Hi-Cy

Benchmarking Hi-C resolution improvement frameworks

Hi-C is a widely used technique to study the 3D organization of the genome. Due to its high sequencing cost, most of the generated datasets are of a coarse resolution, which makes it impractical to study finer chromatin features such as Topologically Associating Domains (TADs) and chromatin loops. Multiple deep learning-based methods have recently been proposed to increase the resolution of these datasets by imputing Hi-C reads (typically called upscaling). However, the existing works evaluate these methods on either synthetically downsampled datasets, or a small subset of experimentally generated sparse Hi-C datasets, making it hard to establish their generalizability in the real-world use case. We present our framework—Hi-CY—that compares existing Hi-C resolution upscaling methods on seven experimentally generated low-resolution Hi-C datasets belonging to various levels of read sparsities originating from three cell lines on a comprehensive set of evaluation metrics. Hi-CY also includes four downstream analysis tasks, such as TAD and chromatin loops recall, to provide a thorough report on the generalizability of these methods. We observe that existing deep learning methods fail to generalize to experimentally generated sparse Hi-C datasets, showing a performance reduction of up to 57%. As a potential solution, we find that retraining deep learning-based methods with experimentally generated Hi-C datasets improves performance by up to 31%. More importantly, Hi-CY shows that even with retraining, the existing deep learning-based methods struggle to recover biological features such as chromatin loops and TADs when provided with sparse Hi-C datasets. Our study, through the Hi-CY framework, highlights the need for rigorous evaluation in the future. We identify specific avenues for improvements in the current deep learning-based Hi-C upscaling methods, including but not limited to using experimentally generated datasets for training.
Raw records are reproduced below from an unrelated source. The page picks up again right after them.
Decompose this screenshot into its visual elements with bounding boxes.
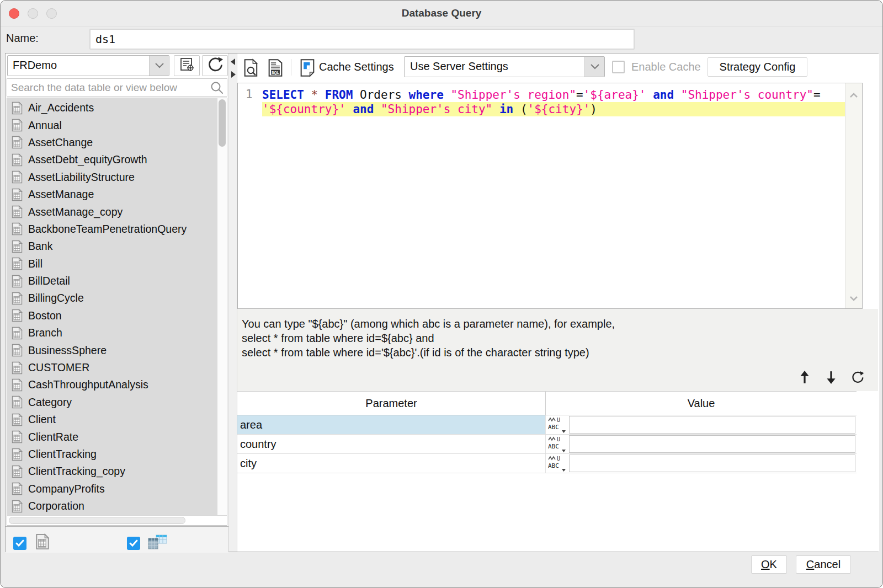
table-list-item[interactable]: Client (7, 411, 227, 428)
collapse-right-icon[interactable] (231, 71, 236, 78)
table-list-item[interactable]: ClientRate (7, 428, 227, 445)
cache-settings-label: Cache Settings (319, 54, 394, 81)
move-parameter-up-button[interactable] (797, 369, 812, 386)
table-icon (12, 136, 23, 149)
show-views-checkbox[interactable] (127, 537, 140, 550)
parameter-help-panel: You can type "${abc}" (among which abc i… (237, 309, 878, 391)
edit-connection-button[interactable] (174, 55, 200, 76)
refresh-parameters-button[interactable] (850, 369, 865, 386)
dataset-name-input[interactable] (89, 29, 635, 50)
string-type-icon: U ABC (547, 435, 567, 453)
collapse-left-icon[interactable] (231, 58, 235, 65)
table-list-item[interactable]: CashThroughputAnalysis (7, 376, 227, 393)
scroll-down-icon[interactable] (849, 291, 858, 304)
parameter-value-input[interactable] (569, 416, 855, 434)
table-list-item[interactable]: AssetManage (7, 186, 227, 203)
table-list-item[interactable]: Annual (7, 116, 227, 133)
parameter-value-input[interactable] (569, 455, 855, 472)
table-list-item[interactable]: AssetManage_copy (7, 203, 227, 220)
query-toolbar: SQL Cache Settings Use Server Settings (237, 54, 879, 81)
scrollbar-thumb[interactable] (219, 99, 226, 147)
table-icon (12, 500, 23, 513)
data-table-list: Air_Accidents Annual (7, 98, 227, 526)
main-content: FRDemo (5, 53, 879, 552)
table-list-item[interactable]: AssetDebt_equityGrowth (7, 151, 227, 168)
table-list-item[interactable]: ClientTracking_copy (7, 463, 227, 480)
table-name: ClientRate (28, 431, 78, 443)
connection-dropdown[interactable]: FRDemo (7, 55, 169, 76)
table-icon (12, 430, 23, 443)
parameter-type-cell[interactable]: U ABC (545, 454, 568, 473)
table-list-item[interactable]: BusinessSphere (7, 341, 227, 359)
scrollbar-thumb[interactable] (9, 517, 185, 524)
table-list-item[interactable]: AssetLiabilityStructure (7, 169, 227, 186)
table-search-input[interactable] (7, 78, 227, 97)
table-name: BusinessSphere (28, 344, 107, 357)
table-name: CashThroughputAnalysis (28, 378, 148, 391)
table-list-item[interactable]: BackboneTeamPenetrationQuery (7, 221, 227, 238)
enable-cache-checkbox[interactable] (612, 61, 625, 73)
table-list-item[interactable]: Corporation (7, 498, 227, 515)
scroll-up-icon[interactable] (849, 88, 858, 101)
strategy-config-button[interactable]: Strategy Config (708, 57, 807, 77)
parameter-type-cell[interactable]: U ABC (545, 415, 568, 434)
table-name: Bank (28, 240, 52, 253)
table-icon (12, 240, 23, 253)
table-list-item[interactable]: AssetChange (7, 134, 227, 151)
parameter-row[interactable]: city U ABC (237, 454, 857, 473)
sql-format-button[interactable]: SQL (265, 57, 286, 78)
sql-code[interactable]: SELECT * FROM Orders where "Shipper's re… (262, 83, 845, 308)
table-list-item[interactable]: Bill (7, 255, 227, 272)
table-list-item[interactable]: Bank (7, 238, 227, 255)
table-list-item[interactable]: Air_Accidents (7, 99, 227, 116)
table-list-item[interactable]: ClientTracking (7, 446, 227, 463)
parameter-name-cell[interactable]: city (237, 454, 545, 473)
ok-button[interactable]: OK (751, 555, 787, 574)
move-parameter-down-button[interactable] (824, 369, 838, 386)
database-query-dialog: Database Query Name: FRDemo (0, 0, 883, 588)
table-list-item[interactable]: Branch (7, 324, 227, 341)
sql-editor[interactable]: 1 SELECT * FROM Orders where "Shipper's … (237, 83, 863, 309)
parameter-column-header: Parameter (237, 392, 545, 415)
close-window-button[interactable] (9, 8, 19, 19)
table-name: Category (28, 396, 72, 409)
cancel-button[interactable]: Cancel (796, 555, 851, 574)
panel-splitter[interactable] (228, 54, 237, 552)
table-list-item[interactable]: Category (7, 394, 227, 411)
table-icon (12, 222, 23, 236)
minimize-window-button[interactable] (28, 8, 38, 19)
table-icon (12, 413, 23, 426)
table-name: AssetManage (28, 188, 94, 201)
help-line: select * from table where id='${abc}'.(i… (242, 345, 878, 360)
table-icon (12, 361, 23, 375)
table-icon (12, 153, 23, 167)
parameter-row[interactable]: area U ABC (237, 415, 857, 435)
refresh-connection-button[interactable] (202, 55, 228, 76)
parameter-name-cell[interactable]: country (237, 435, 545, 453)
table-name: ClientTracking (28, 448, 97, 461)
table-name: BackboneTeamPenetrationQuery (28, 223, 187, 236)
parameter-name-cell[interactable]: area (237, 415, 545, 434)
table-list-item[interactable]: Boston (7, 307, 227, 324)
sql-line-2-current: '${country}' and "Shipper's city" in ('$… (262, 102, 845, 116)
parameter-type-cell[interactable]: U ABC (545, 435, 568, 453)
parameter-row[interactable]: country U ABC (237, 435, 857, 454)
svg-text:U: U (557, 417, 560, 423)
titlebar: Database Query (1, 1, 882, 26)
parameter-value-input[interactable] (569, 435, 855, 453)
table-list-item[interactable]: CUSTOMER (7, 359, 227, 376)
table-list-item[interactable]: BillDetail (7, 272, 227, 290)
zoom-window-button[interactable] (46, 8, 57, 19)
table-list-item[interactable]: BillingCycle (7, 290, 227, 307)
table-list-item[interactable]: CompanyProfits (7, 480, 227, 498)
refresh-icon (206, 56, 224, 76)
show-tables-checkbox[interactable] (13, 537, 26, 550)
list-vertical-scrollbar[interactable] (217, 98, 227, 515)
preview-query-button[interactable] (241, 57, 262, 78)
editor-vertical-scrollbar[interactable] (845, 83, 862, 308)
traffic-lights (9, 8, 57, 19)
cache-settings-dropdown[interactable]: Use Server Settings (404, 56, 605, 77)
list-horizontal-scrollbar[interactable] (7, 515, 227, 525)
table-name: AssetChange (28, 136, 93, 149)
table-search (7, 78, 227, 97)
The code is available at: https://github.com/rsinghlab/Hi-CY

Overview of our benchmarking framework Hi-CY: (A) Data pre-processing pipeline. We (1) filtered the Hi-C matrices with the same MAPQ value (≥30), (2) normalized them with the same KR normalization algorithm to ensure a fair comparison, (3) removed inter-chromosomal contacts because of their extremely sparse nature, (4) performed a 0–1 normalization on the intra-chromosomal matrices to reduce the impact of extreme values; and (5) cropped appropriately sized sub-matrices to ensure that the input is in the correct format for each upscaling algorithm. (B) We upscaled the sub-matrices using a wide variety of deep learning-based upscaling models (and Gaussian Smoothing) and then recombined them to form upscaled intra-chromosomal Hi-C matrices. (C) We combined multiple Hi-C similarity metrics, correlation-based metrics and downstream analyses, like chromatin loops and TAD recovery analysis, to provide a comprehensive report that we can use to analyze the performance of each upscaling model.